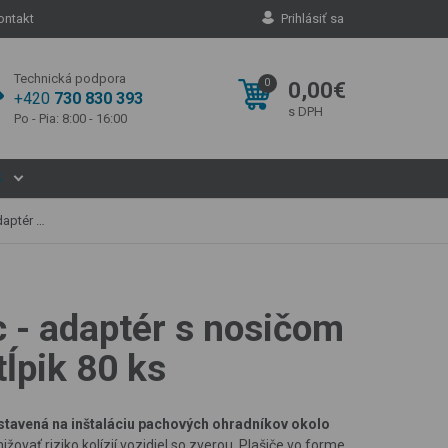
ontakt
Prihlásiť sa
Technická podpora
0
0,00€
+420
730 830 393
s DPH
Po - Pia: 8:00 - 16:00
S
ý stĺpik 80 ks
c - adaptér s nosičom
ĺpik 80 ks
stavená na inštaláciu pachových ohradníkov okolo
ovať riziko kolízií vozidiel so zverou. Plašiče vo forme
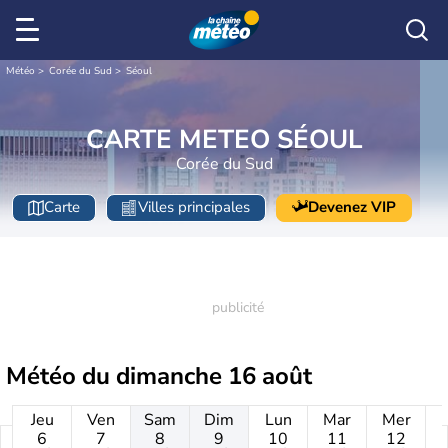
Météo
Corée du Sud
Séoul
CARTE METEO SÉOUL
Corée du Sud
Carte
Villes principales
Devenez VIP
Météo du
dimanche 16 août
Jeu
Ven
Sam
Dim
Lun
Mar
Mer
6
7
8
9
10
11
12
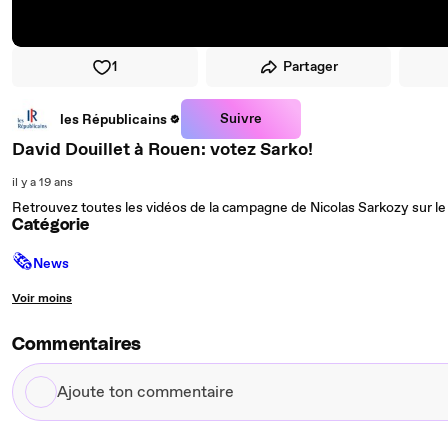
1
Partager
Suivre
les Républicains
David Douillet à Rouen: votez Sarko!
il y a 19 ans
Retrouvez toutes les vidéos de la campagne de Nicolas Sarkozy sur le
Catégorie
🗞
News
Voir moins
Commentaires
Ajoute
ton
commentaire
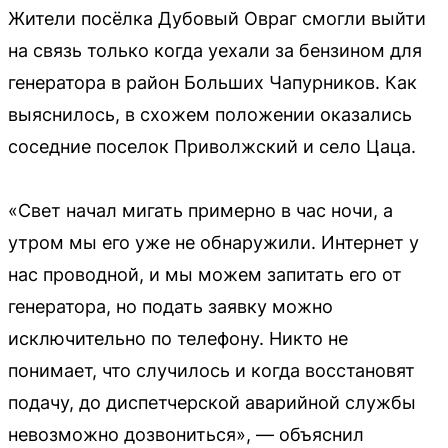
Жители посёлка Дубовый Овраг смогли выйти
на связь только когда уехали за бензином для
генератора в район Больших Чапурников. Как
выяснилось, в схожем положении оказались
соседние поселок Приволжский и село Цаца.
«Свет начал мигать примерно в час ночи, а
утром мы его уже не обнаружили. Интернет у
нас проводной, и мы можем запитать его от
генератора, но подать заявку можно
исключительно по телефону. Никто не
понимает, что случилось и когда восстановят
подачу, до диспетчерской аварийной службы
невозможно дозвониться», — объяснил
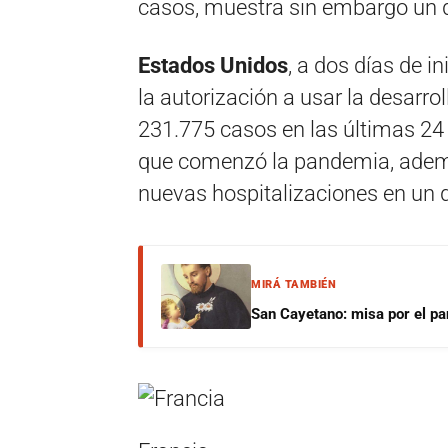
casos, muestra sin embargo un d
Estados Unidos
, a dos días de i
la autorización a usar la desarrol
231.775 casos en las últimas 24
que comenzó la pandemia, ademá
nuevas hospitalizaciones en un d
MIRÁ TAMBIÉN
San Cayetano: misa por el pan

What this task involves → Repeat, with no pictures, every line from the top of the entries above through the line that has "Villes principales", keeping each one exact.

Exercise output →
ontakt
Prihlásiť sa
Technická podpora
0
0,00€
+420
730 830 393
s DPH
Po - Pia: 8:00 - 16:00
S
ý stĺpik 80 ks
c - adaptér s nosičom
ĺpik 80 ks
stavená na inštaláciu pachových ohradníkov okolo
ovať riziko kolízií vozidiel so zverou. Plašiče vo forme
Météo
Corée du Sud
Séoul
CARTE METEO SÉOUL
Corée du Sud
Carte
Villes principales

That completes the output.